J. Wilbur Chapman, of New York, the next speaker, said:

"I cannot bring myself to feel this afternoon that this service is a reality. It seems to me that we must awake from some dream and see again the face of this dear man of God, which we have so many times seen. It is a new picture to me this afternoon. I never saw Mr. Moody with his eyes closed. They were always open, and it seemed to me open not only to see where he could help others, but where he could help me. His hands were always outstretched to help others. I never came near him without his helping me.

(At this point the sun came in through a crack in a blind, and the rays fell directly on Mr. Moody's face, and nowhere else in the darkened church did a single beam of sunshine fall.)

"The only thing that seems natural is the sunlight now on his face. There was always a halo around him. I can only give a slight tribute of the help he has done me. I can only especially dedicate myself to God, that I, with others, can preach the gospel he taught.

"When a student in college, Mr. Moody found me. I had no object in Christ. He pointed me to the hope in God; he saw my heart, and I saw his Savior. I have had a definite life since then. Whe.n perplexities have arisen, from those lips came the words, 'Who are you doubting? If you believe in God's word, who are you doubting?' I was a pastor, a preacher, without much result. One day Mr. Moody came to me, and, with one hand on my shoulder and the other on the open Word of God, he said: 'Young man, you had better get more of this into your life,' and when I became an evangelist myself, in perplexity, I would still sit at his feet and every perplexity would vanish just as mist before the rising sun. And, indeed, I never came without the desire to be a better man, and be more like him, as he was like Jesus Christ. He was the dearest friend I have had. If my own father were lying in the coffin I could not feel more the sense of loss.

The Rev. A. T. Pierson spoke next, saying:

"When a great tree falls, you know, not only by its branches, but by its roots, how much soil it drew up as it fell. I know of no other man who has fallen in this century having as wide a tract of uprooting as this man who has just left us.

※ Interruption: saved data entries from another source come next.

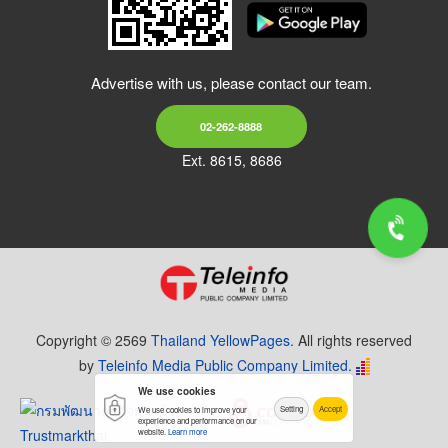
Advertise with us, please contact our team.
02-262-8888
Ext. 8615, 8686
Copyright © 2569
Thailand YellowPages.
All rights reserved
by
Teleinfo Media Public Company Limited.
We use cookies
Setting
Accept
We use cookies to improve your
experience and performance on our
website.
Learn more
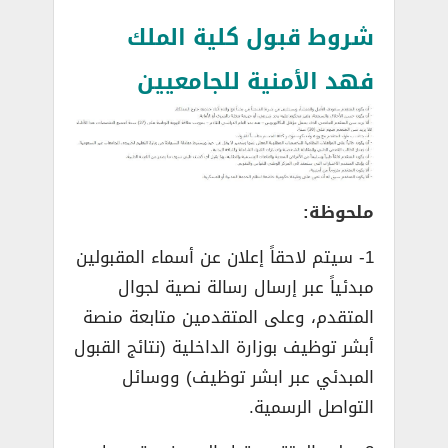
شروط قبول كلية الملك
فهد الأمنية للجامعيين
ملحوظة:
1- سيتم لاحقاً إعلان عن أسماء المقبولين
مبدئياً عبر إرسال رسالة نصية لجوال
المتقدم، وعلى المتقدمين متابعة منصة
أبشر توظيف بوزارة الداخلية (نتائج القبول
المبدئي عبر ابشر توظيف) ووسائل
التواصل الرسمية.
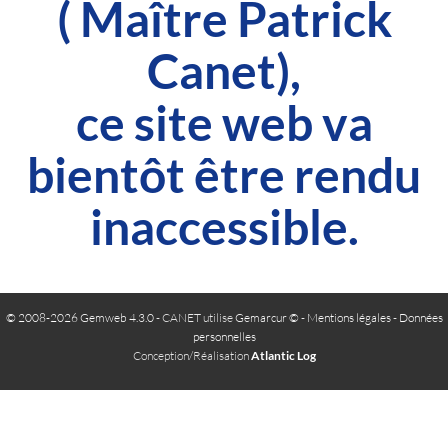
( Maître Patrick
Canet),
ce site web va
bientôt être rendu
inaccessible.
© 2008-2026 Gemweb 4.3.0
- CANET utilise
Gemarcur ©
-
Mentions légales
-
Données
personnelles
Conception/Réalisation
Atlantic Log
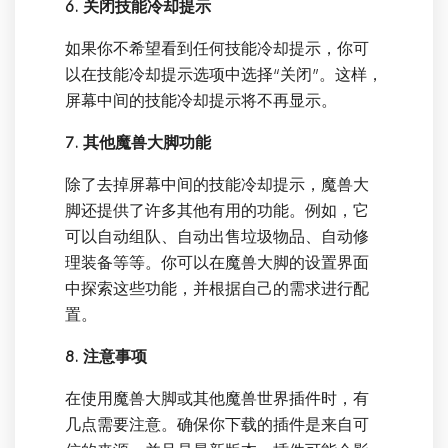
6. 关闭技能冷却提示
如果你不希望看到任何技能冷却提示，你可
以在技能冷却提示选项中选择“关闭”。这样，
屏幕中间的技能冷却提示将不再显示。
7. 其他魔兽大脚功能
除了去掉屏幕中间的技能冷却提示，魔兽大
脚还提供了许多其他有用的功能。例如，它
可以自动组队、自动出售垃圾物品、自动修
理装备等等。你可以在魔兽大脚的设置界面
中探索这些功能，并根据自己的需求进行配
置。
8. 注意事项
在使用魔兽大脚或其他魔兽世界插件时，有
几点需要注意。确保你下载的插件是来自可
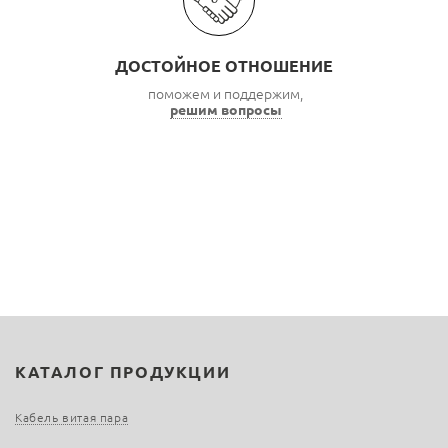
ДОСТОЙНОЕ ОТНОШЕНИЕ
поможем и поддержим,
решим вопросы
КАТАЛОГ ПРОДУКЦИИ
Кабель витая пара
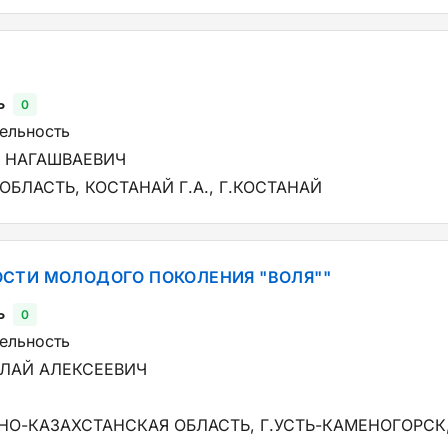
ь
0
тельность
 НАГАШВАЕВИЧ
БЛАСТЬ, КОСТАНАЙ Г.А., Г.КОСТАНАЙ
СТИ МОЛОДОГО ПОКОЛЕНИЯ "ВОЛЯ""
ь
0
тельность
ЛАЙ АЛЕКСЕЕВИЧ
НО-КАЗАХСТАНСКАЯ ОБЛАСТЬ, Г.УСТЬ-КАМЕНОГОРСК, У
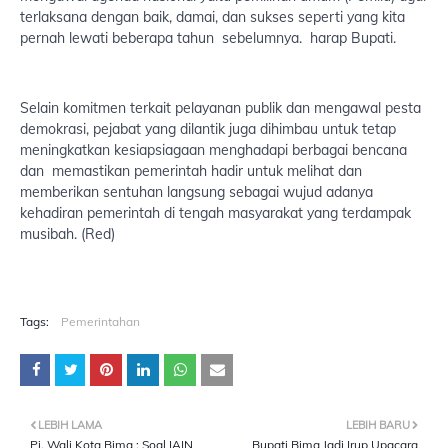
terlaksana dengan baik, damai, dan sukses seperti yang kita
pernah lewati beberapa tahun sebelumnya. harap Bupati.
Selain komitmen terkait pelayanan publik dan mengawal pesta
demokrasi, pejabat yang dilantik juga dihimbau untuk tetap
meningkatkan kesiapsiagaan menghadapi berbagai bencana
dan memastikan pemerintah hadir untuk melihat dan
memberikan sentuhan langsung sebagai wujud adanya
kehadiran pemerintah di tengah masyarakat yang terdampak
musibah. (Red)
Tags:
Pemerintahan
LEBIH LAMA
LEBIH BARU
Pj. Wali Kota Bima : Soal IAIN
Bupati Bima Jadi Irup Upacara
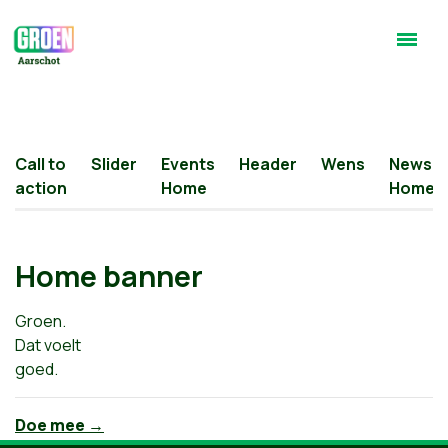
Call to
Slider
Events
Header
Wens
News
action
Home
Home
Home banner
Groen.
Dat voelt
goed.
Doe mee →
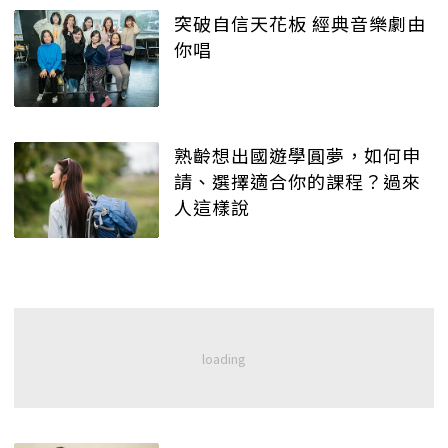
突破自信天花板 經典音樂劇由
你唱
熟齡想出國遊學圓夢，如何申
請、選擇適合你的課程？過來
人這樣說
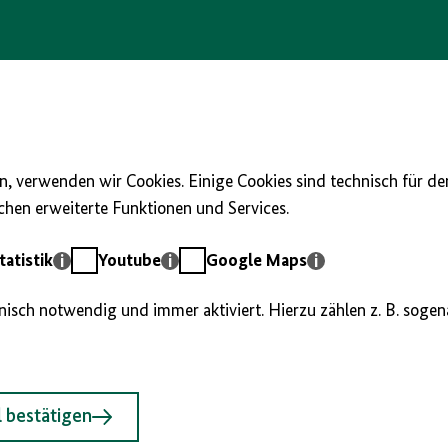
, verwenden wir Cookies. Einige Cookies sind technisch für d
hen erweiterte Funktionen und Services.
Youtube
Google
atistik
Youtube
Google Maps
Maps
hnisch notwendig und immer aktiviert. Hierzu zählen z. B. soge
 bestätigen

"I have been thinking of the four departures during the last quarter of a century, of Charles Spurgeon of London, A. J. Gordon of Boston, Catherine Booth, mother of the Salvation Army, and George Muller of Bristol, England, and not one made the worldwide commotion in their departure that Dwight Moody has caused.

''Now, I think we ought to be very careful of What is said There is a temptation to say more than ought to be said, and we should be careful to speak as in the presence of God. This is a time to glorify God.

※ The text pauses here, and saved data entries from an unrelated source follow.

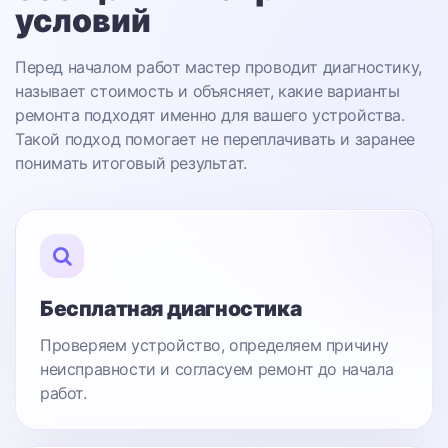
условий
Перед началом работ мастер проводит диагностику,
называет стоимость и объясняет, какие варианты
ремонта подходят именно для вашего устройства.
Такой подход помогает не переплачивать и заранее
понимать итоговый результат.
Бесплатная диагностика
Проверяем устройство, определяем причину
неисправности и согласуем ремонт до начала
работ.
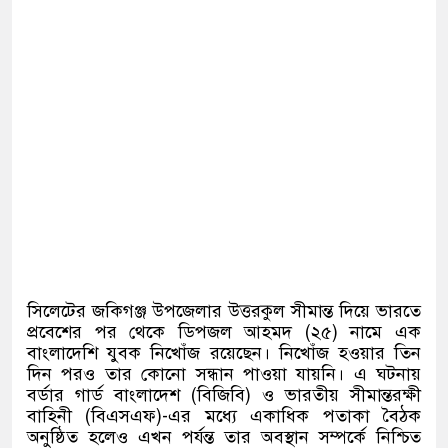
সিলেটের জকিগঞ্জ উপজেলার উত্তরকুল সীমান্ত দিয়ে ভারতে
প্রবেশের পর থেকে ডিপজল আহমদ (২৫) নামে এক
বাংলাদেশি যুবক নিখোঁজ রয়েছেন। নিখোঁজ হওয়ার তিন
দিন পরও তার কোনো সন্ধান পাওয়া যায়নি। এ ঘটনায়
বর্ডার গার্ড বাংলাদেশ (বিজিবি) ও ভারতীয় সীমান্তরক্ষী
বাহিনী (বিএসএফ)-এর মধ্যে একাধিক পতাকা বৈঠক
অনুষ্ঠিত হলেও এখন পর্যন্ত তার অবস্থান সম্পর্কে নিশ্চিত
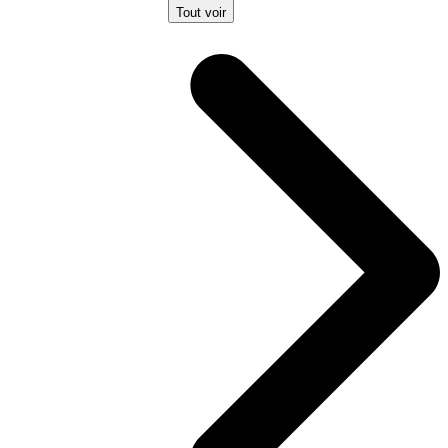
Tout voir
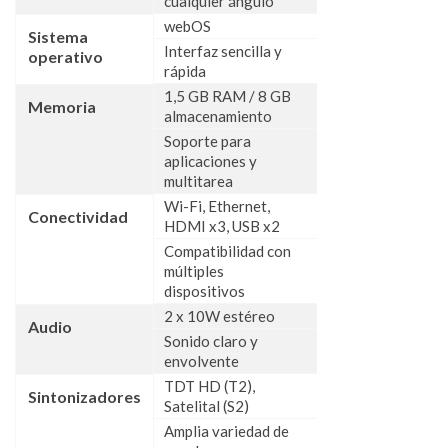
cualquier ángulo
webOS
Sistema
Interfaz sencilla y
operativo
rápida
1,5 GB RAM / 8 GB
Memoria
almacenamiento
Soporte para
aplicaciones y
multitarea
Wi-Fi, Ethernet,
Conectividad
HDMI x3, USB x2
Compatibilidad con
múltiples
dispositivos
2 x 10W estéreo
Audio
Sonido claro y
envolvente
TDT HD (T2),
Sintonizadores
Satelital (S2)
Amplia variedad de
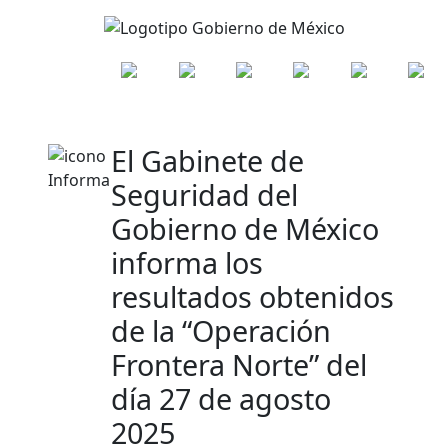
El Gabinete de
Seguridad del
Gobierno de México
informa los
resultados obtenidos
de la “Operación
Frontera Norte” del
día 27 de agosto
2025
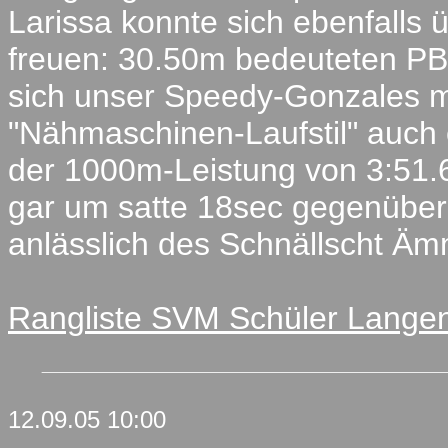
Larissa konnte sich ebenfalls ü
freuen: 30.50m bedeuteten PB m
sich unser Speedy-Gonzales m
"Nähmaschinen-Laufstil" auch 
der 1000m-Leistung von 3:51.6
gar um satte 18sec gegenüber 
anlässlich des Schnällscht Ämm
Rangliste SVM Schüler Langen
12.09.05 10:00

"Dwight L. Moody was a great man; that man, when he entered the church, in 1856, in Boston, after ten months of probation, was told by his pastor that he was not a sound believer. That pastor, taking him aside, told him he had better keep still in prayer meeting. The man the church held out at arm's length has become the preacher of preachers, the teacher of teachers, the evangelist of evangelists. It is a most humiliating lesson for the church of God.

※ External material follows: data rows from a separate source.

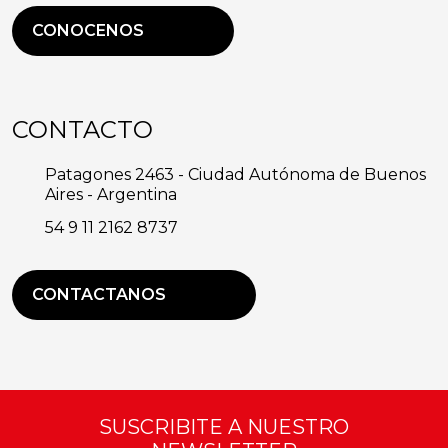
CONOCENOS
CONTACTO
Patagones 2463 - Ciudad Autónoma de Buenos
Aires - Argentina
54 9 11 2162 8737
CONTACTANOS
SUSCRIBITE A NUESTRO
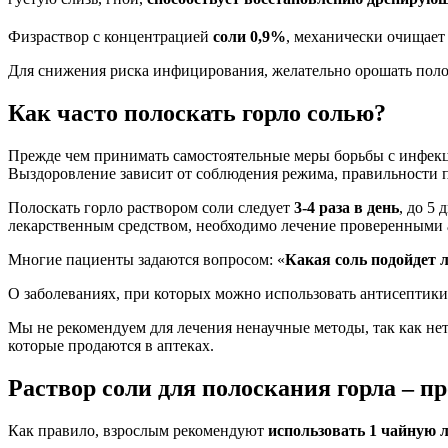
Физраствор с концентрацией
соли 0,9%
, механически очищает
Для снижения риска инфицирования, желательно орошать полос
Как часто полоскать горло солью?
Прежде чем принимать самостоятельные меры борьбы с инфек
Выздоровление зависит от соблюдения режима, правильности 
Полоскать горло раствором соли следует
3-4 раза в день
, до 5
лекарственным средством, необходимо лечение проверенными
Многие пациенты задаются вопросом: «
Какая соль подойдет 
О заболеваниях, при которых можно использовать антисептики, 
Мы не рекомендуем для лечения ненаучные методы, так как не
которые продаются в аптеках.
Раствор соли для полоскания горла – п
Как правило, взрослым рекомендуют
использовать 1 чайную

"When, in 1858, he decided to give all his time, he gave the key to his future. I say everything D. L. Moody has touched has been a success. Do you know that with careful reckoning he has reached 100,000,000 of people since he first became a Christian? You may take all the years of public services in this land and Great Britain, take into consideration all the addresses he delivered, and all the audiences of his churches, and it will reach 100,000,000. Take into consideration all the people his books have reached and the languages into which they have been translated, look beyond his evangelistic work to the work of education, the schools, the Chicago Bible Institute, and the Bible Institute here. Scores of people in the world owe their existence to Dwight L. Moody as a means of their consecration.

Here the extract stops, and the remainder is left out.